-- Opening Marker --
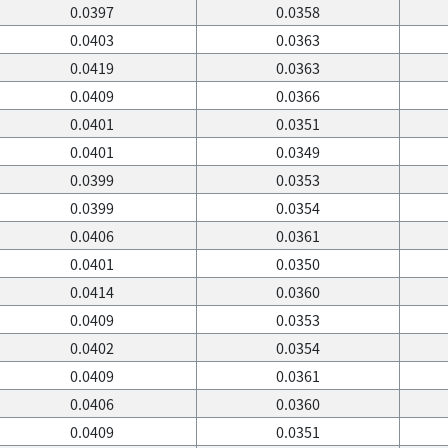
0.0397
0.0358
0.0403
0.0363
0.0419
0.0363
0.0409
0.0366
0.0401
0.0351
0.0401
0.0349
0.0399
0.0353
0.0399
0.0354
0.0406
0.0361
0.0401
0.0350
0.0414
0.0360
0.0409
0.0353
0.0402
0.0354
0.0409
0.0361
0.0406
0.0360
0.0409
0.0351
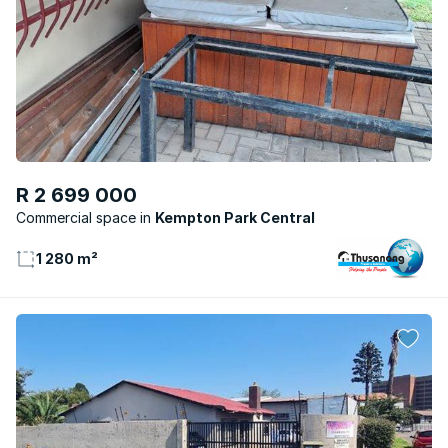
R 2 699 000
Commercial space
Kempton Park Central
1 280 m²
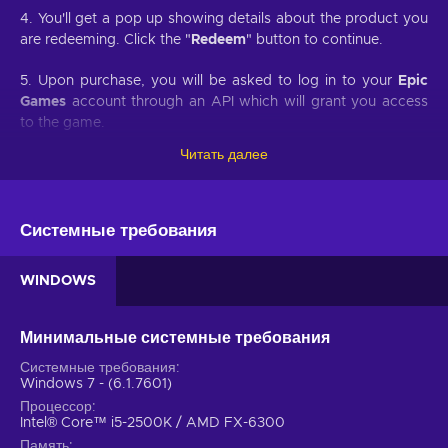
4. You'll get a pop up showing details about the product you
are redeeming. Click the "
Redeem
" button to continue.
5. Upon purchase, you will be asked to log in to your
Epic
Games
account through an API which will grant you access
to the game.
Читать далее
6. You will be prompted to confirm the redemption of the
game and on which account it will be redeemed.
7. Once redeemed, your game will appear in your
Epic
Системные требования
Games
account.
WINDOWS
Developed by Rockstar Games, Red Dead Redemption 2 is a
sequel to a western-themed open-world game of the same
Минимальные системные требования
name first released back in 2010. Buy Red Dead Redemption
Системные требования
2 PC key and engage in another Rockstar provided gaming
Windows 7 - (6.1.7601)
experience of an epic scale that is definitive for the
Процессор
contemporary decade of the gaming industry. As Red Dead
Intel® Core™ i5-2500K / AMD FX-6300
Redemption 2 is coming from consoles to the PC platform it
Память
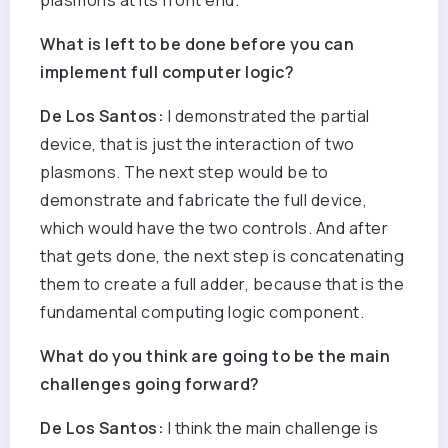
plasmons at its front end.
What is left to be done before you can
implement full computer logic?
De Los Santos:
I demonstrated the partial
device, that is just the interaction of two
plasmons. The next step would be to
demonstrate and fabricate the full device,
which would have the two controls. And after
that gets done, the next step is concatenating
them to create a full adder, because that is the
fundamental computing logic component.
What do you think are going to be the main
challenges going forward?
De Los Santos:
I think the main challenge is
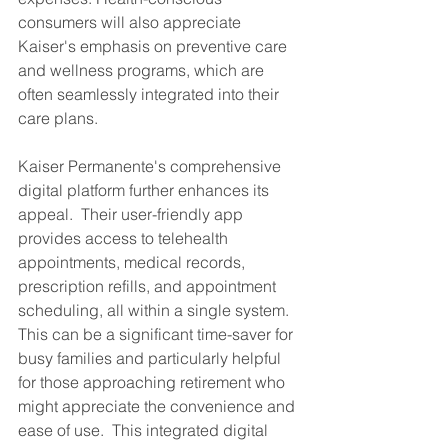
consumers will also appreciate 
Kaiser's emphasis on preventive care 
and wellness programs, which are 
often seamlessly integrated into their 
care plans.
Kaiser Permanente's comprehensive 
digital platform further enhances its 
appeal.  Their user-friendly app 
provides access to telehealth 
appointments, medical records, 
prescription refills, and appointment 
scheduling, all within a single system. 
This can be a significant time-saver for 
busy families and particularly helpful 
for those approaching retirement who 
might appreciate the convenience and 
ease of use.  This integrated digital 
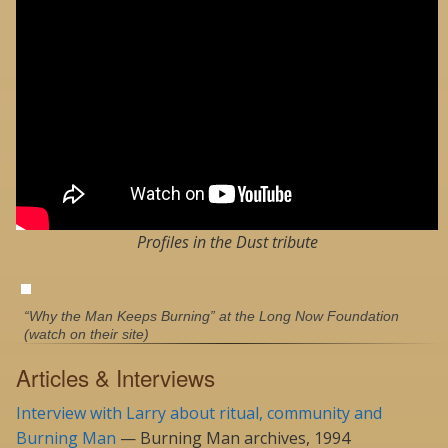
Profiles in the Dust tribute
“Why the Man Keeps Burning” at the Long Now Foundation
(watch on their site)
Articles & Interviews
Interview with Larry about ritual, community and
Burning Man
— Burning Man archives, 1994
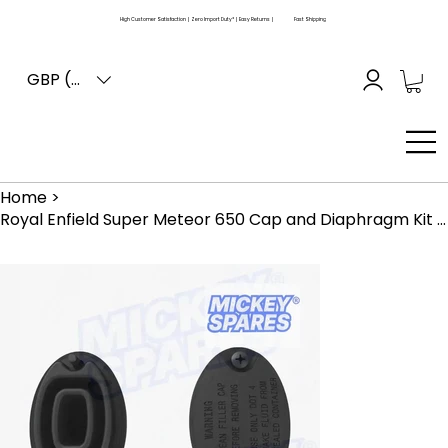
High Customer Satisfaction | Zero Import Duty* | Easy Returns |
Fast Shipping
GBP (£)
Home
>
Royal Enfield Super Meteor 650 Cap and Diaphragm Kit KAB00227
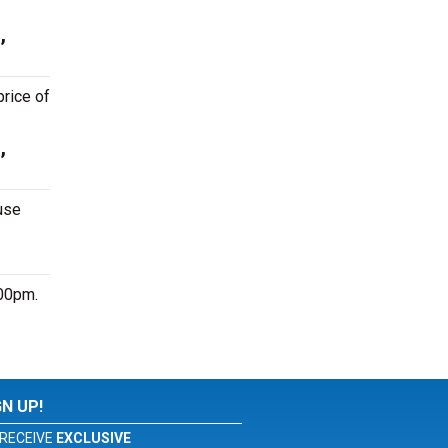
,
price of
,
use
:00pm.
GN UP!
RECEIVE
EXCLUSIVE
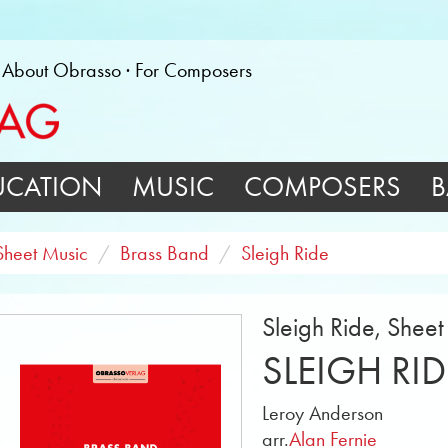
About Obrasso
For Composers
UCATION
MUSIC
COMPOSERS
B
Sheet Music
Brass Band
Sleigh Ride
Sleigh Ride, Shee
SLEIGH RID
Leroy Anderson
arr.
Alan Fernie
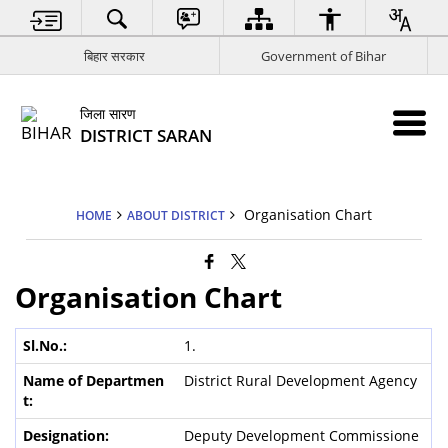
बिहार सरकार
Government of Bihar
जिला सारण
DISTRICT SARAN
Organisation Chart
HOME
ABOUT DISTRICT
Organisation Chart
1.
District Rural Development Agency
Deputy Development Commissione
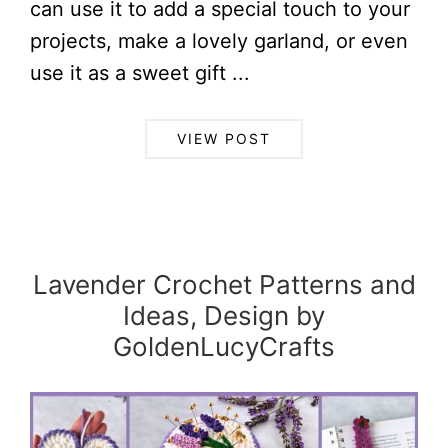
can use it to add a special touch to your
projects, make a lovely garland, or even
use it as a sweet gift ...
VIEW POST
Lavender Crochet Patterns and
Ideas, Design by
GoldenLucyCrafts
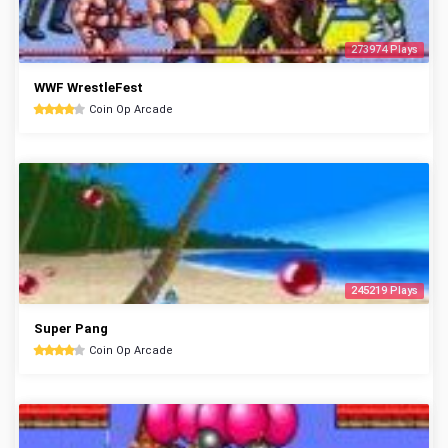
273974 Plays
WWF WrestleFest
Coin Op Arcade
245219 Plays
Super Pang
Coin Op Arcade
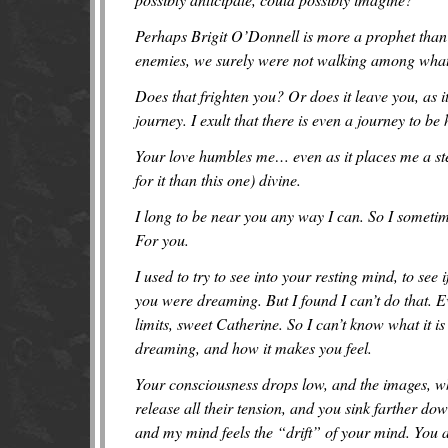
Perhaps Brigit O’Donnell is more a prophet than
enemies, we surely were not walking among what 
Does that frighten you? Or does it leave you, as i
journey. I exult that there is even a journey to be 
Your love humbles me… even as it places me a step
for it than this one) divine.
I long to be near you any way I can. So I sometim
For you.
I used to try to see into your resting mind, to se
you were dreaming. But I found I can’t do that. Ev
limits, sweet Catherine. So I can’t know what it 
dreaming, and how it makes you feel.
You
r
consciousness drops low, and the images, wh
release all their tension, and you sink farther d
and my mind feels the “drift” of your mind. You 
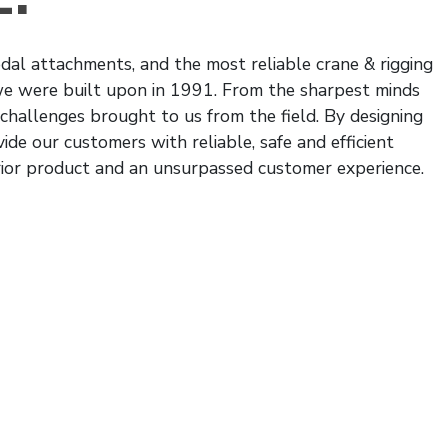
al attachments, and the most reliable crane & rigging
 we were built upon in 1991. From the sharpest minds
 challenges brought to us from the field. By designing
ide our customers with reliable, safe and efficient
rior product and an unsurpassed customer experience.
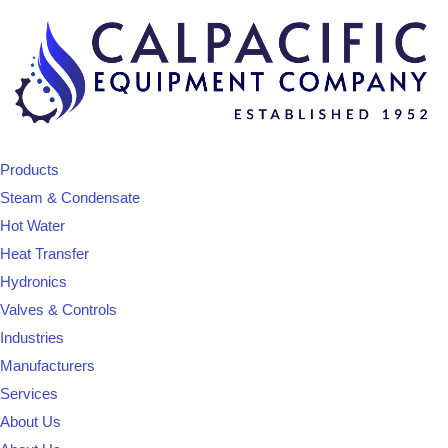
Products
Steam & Condensate
Hot Water
Heat Transfer
Hydronics
Valves & Controls
Industries
Manufacturers
Services
About Us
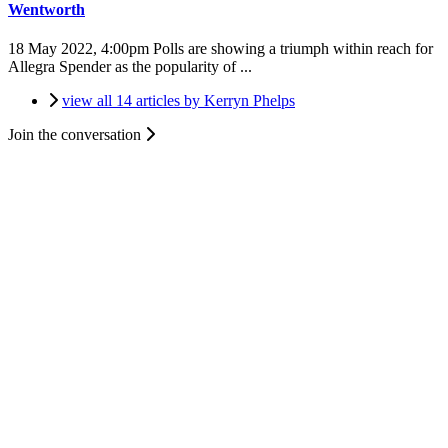
Wentworth
18 May 2022, 4:00pm
Polls are showing a triumph within reach for
Allegra Spender as the popularity of ...
view all 14 articles by Kerryn Phelps
Join the conversation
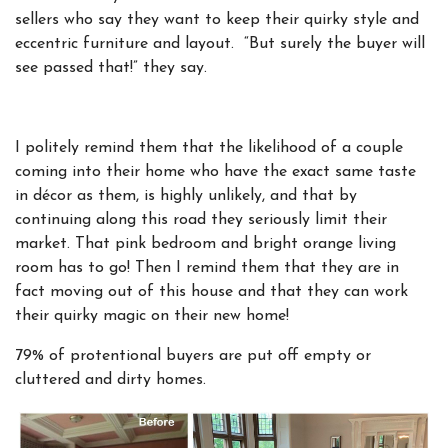
sellers who say they want to keep their quirky style and
eccentric furniture and layout. “But surely the buyer will
see passed that!” they say.
I politely remind them that the likelihood of a couple
coming into their home who have the exact same taste
in décor as them, is highly unlikely, and that by
continuing along this road they seriously limit their
market. That pink bedroom and bright orange living
room has to go! Then I remind them that they are in
fact moving out of this house and that they can work
their quirky magic on their new home!
79% of protentional buyers are put off empty or
cluttered and dirty homes.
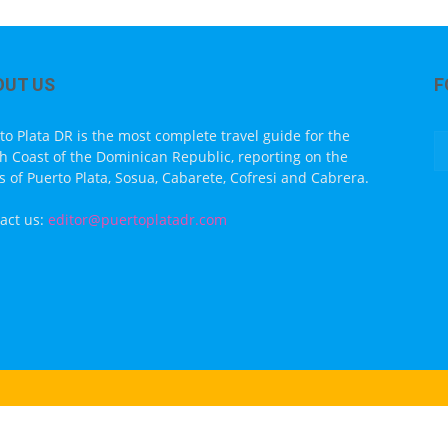
OUT US
F
to Plata DR is the most complete travel guide for the
h Coast of the Dominican Republic, reporting on the
s of Puerto Plata, Sosua, Cabarete, Cofresi and Cabrera.
act us:
editor@puertoplatadr.com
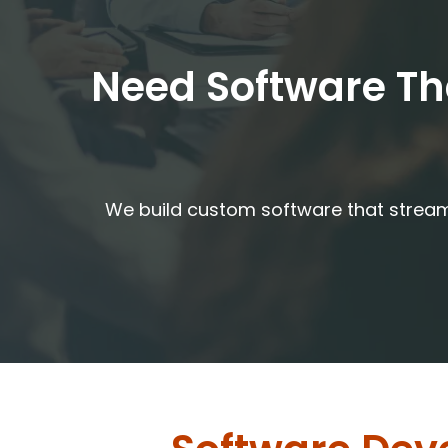
Need Software Tha
We build custom software that streaml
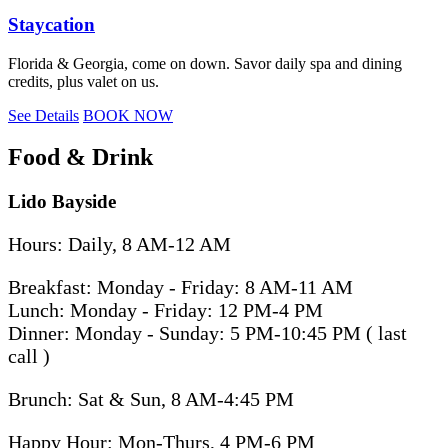
Staycation
Florida & Georgia, come on down. Savor daily spa and dining
credits, plus valet on us.
See Details
BOOK NOW
Food & Drink
Lido Bayside
Hours: Daily, 8 AM-12 AM
Breakfast: Monday - Friday: 8 AM-11 AM
Lunch: Monday - Friday: 12 PM-4 PM
Dinner: Monday - Sunday: 5 PM-10:45 PM ( last
call )
Brunch: Sat & Sun, 8 AM-4:45 PM
Happy Hour: Mon-Thurs, 4 PM-6 PM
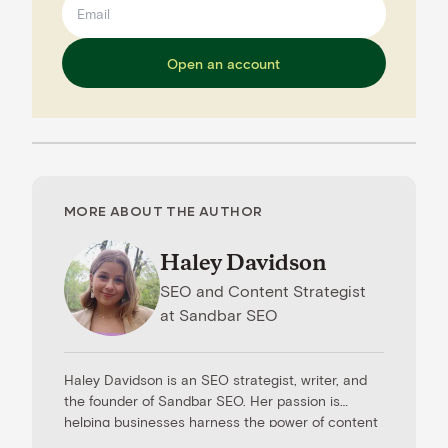
Open an account
MORE ABOUT THE AUTHOR
Haley Davidson
SEO and Content Strategist
at
Sandbar SEO
Haley Davidson is an SEO strategist, writer, and
the founder of Sandbar SEO. Her passion is
helping businesses harness the power of content
to drive results. When she’s not working with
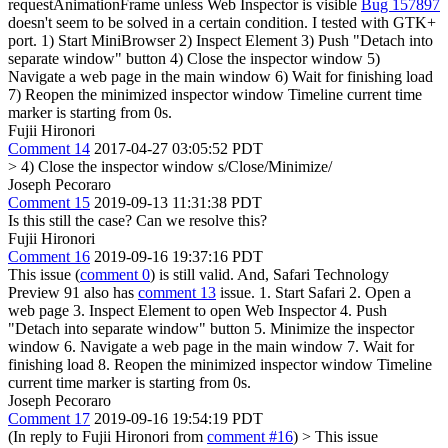
requestAnimationFrame unless Web Inspector is visible
Bug 157897
doesn't seem to be solved in a certain condition. I tested with GTK+
port. 1) Start MiniBrowser 2) Inspect Element 3) Push "Detach into
separate window" button 4) Close the inspector window 5)
Navigate a web page in the main window 6) Wait for finishing load
7) Reopen the minimized inspector window Timeline current time
marker is starting from 0s.
Fujii Hironori
Comment 14
2017-04-27 03:05:52 PDT
> 4) Close the inspector window
s/Close/Minimize/
Joseph Pecoraro
Comment 15
2019-09-13 11:31:38 PDT
Is this still the case? Can we resolve this?
Fujii Hironori
Comment 16
2019-09-16 19:37:16 PDT
This issue (
comment 0
) is still valid. And, Safari Technology
Preview 91 also has
comment 13
issue. 1. Start Safari 2. Open a
web page 3. Inspect Element to open Web Inspector 4. Push
"Detach into separate window" button 5. Minimize the inspector
window 6. Navigate a web page in the main window 7. Wait for
finishing load 8. Reopen the minimized inspector window Timeline
current time marker is starting from 0s.
Joseph Pecoraro
Comment 17
2019-09-16 19:54:19 PDT
(In reply to Fujii Hironori from
comment #16
)
> This issue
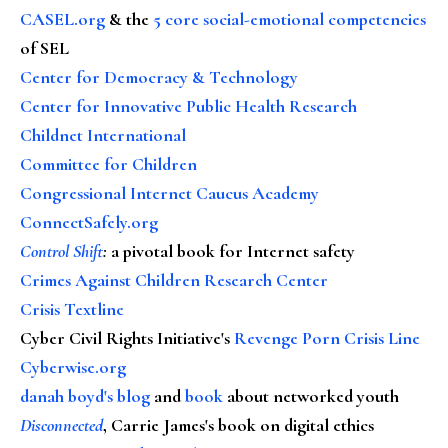
CASEL.org
& the
5 core social-emotional competencies
of SEL
Center for Democracy & Technology
Center for Innovative Public Health Research
Childnet International
Committee for Children
Congressional Internet Caucus Academy
ConnectSafely.org
Control Shift
:
a pivotal book for Internet safety
Crimes Against Children Research Center
Crisis Textline
Cyber Civil Rights Initiative's
Revenge Porn Crisis Line
Cyberwise.org
danah boyd's blog
and
book
about networked youth
Disconnected
, Carrie James's book on digital ethics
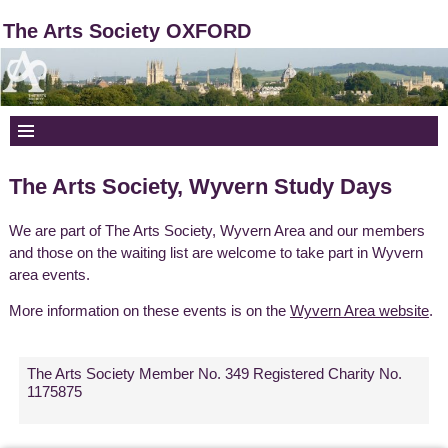
The Arts Society OXFORD
The Arts Society, Wyvern Study Days
We are part of The Arts Society, Wyvern Area and our members
and those on the waiting list are welcome to take part in Wyvern
area events.
More information on these events is on the
Wyvern Area website
.
The Arts Society Member No. 349 Registered Charity No.
1175875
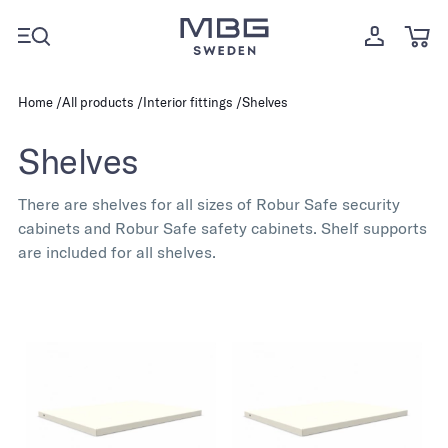
Home
All products
Interior fittings
Shelves
Shelves
There are shelves for all sizes of Robur Safe security
cabinets and Robur Safe safety cabinets. Shelf supports
are included for all shelves.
-- Closing Marker --
▶ [TASK]: Using the records above, say how many lines contain the string "Navigate"; offer no other text.

▶ [SOLUTION TO THE PROBLEM]: 2